Inference on effect size after multiple hypothesis testing
Significant treatment effects are often emphasized when interpreting and summarizing empirical findings in studies that estimate multiple, possibly many, treatment effects. Under this kind of selective reporting, conventional treatment effect estimates may be biased and their corresponding confidence intervals may undercover the true effect sizes. We propose new estimators and confidence intervals that provide valid inferences on the effect sizes of the significant effects after multiple hypothesis testing. Our methods are based on the principle of selective conditional inference and complement a wide range of tests, including step-up tests and bootstrap-based step-down tests. Our approach is scalable, allowing us to study an application with over 370 estimated effects. We justify our procedure for asymptotically normal treatment effect estimators. We provide two empirical examples that demonstrate bias correction and confidence interval adjustments for significant effects. The magnitude and direction of the bias correction depend on the correlation structure of the estimated effects and whether the interpretation of the significant effects depends on the (in)significance of other effects.
💡 Research Summary
In the era of high-dimensional data analysis, researchers frequently conduct multiple hypothesis testing to identify significant treatment effects among a vast array of variables. However, a critical issue arises from the practice of selective reporting: when only results that pass a predefined significance threshold (e.g., p < 0.05) are reported, the estimated effect sizes tend to be inflated, a phenomenon often referred to as the “Winner’s Curse.” Furthermore, the conventional confidence intervals associated with these selected effects often underestimate the true uncertainty, leading to overconfident and potentially misleading scientific conclusions.
This paper addresses this fundamental problem by proposing a novel framework for valid inference on effect sizes following multiple hypothesis testing. The core methodology is built upon the principle of “selective conditional inference.” Unlike traditional approaches that treat significant results as independent observations, the authors propose new estimators and confidence intervals that explicitly account for the selection process. By conditioning the distribution of the estimators on the event that the test results are significant, the proposed method mathematically corrects the bias introduced by the selection threshold.
A key strength of this research lies in its versatility and scalability. The proposed approach is designed to complement a wide range of existing multiple testing procedures, including step-up tests and bootstrap-based step-down tests. This makes it highly adaptable to various experimental designs and existing statistical pipelines. Furthermore, the authors demonstrate the scalability of their method by applying it to a large-scale application involving over 370 estimated effects, proving that the computational complexity remains manageable even in high-dimensional settings.

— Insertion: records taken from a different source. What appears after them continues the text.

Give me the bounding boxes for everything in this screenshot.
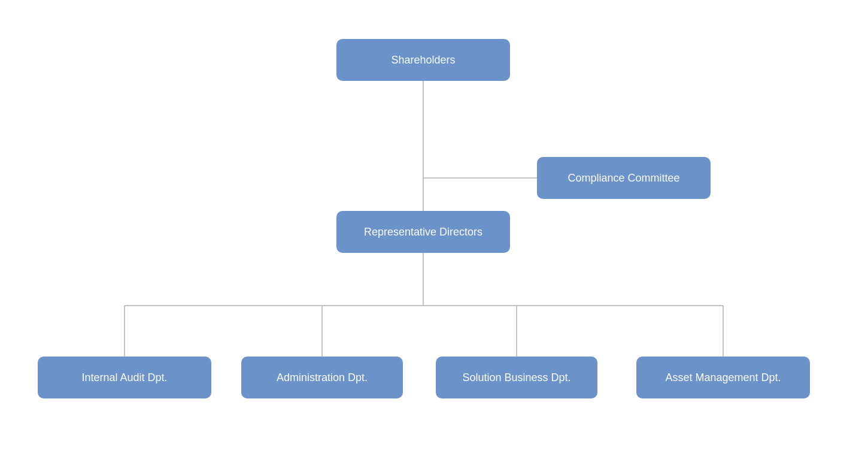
asset-management-node: Asset Management Dpt. [636,357,810,398]
solution-business-node: Solution Business Dpt. [436,357,597,398]
org-chart: Shareholders Compliance Committee Repres… [0,0,868,453]
shareholders-node: Shareholders [336,39,510,81]
internal-audit-node: Internal Audit Dpt. [38,357,211,398]
administration-node: Administration Dpt. [241,357,403,398]
compliance-committee-node: Compliance Committee [537,157,711,199]
representative-directors-node: Representative Directors [336,211,510,253]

The paper also provides deep insights into the factors influencing bias correction. The researchers reveal that the magnitude and direction of the necessary bias correction are heavily dependent on the underlying correlation structure among the estimated effects. Moreover, they highlight that the correction must account for whether the significance of a particular effect is contingent upon the significance of other effects in the testing set. By providing empirical examples that demonstrate successful bias correction and confidence interval adjustment, the paper offers a robust tool for ensuring the integrity and reproducibility of scientific findings in the context of large-scale, multiple-testing-driven research.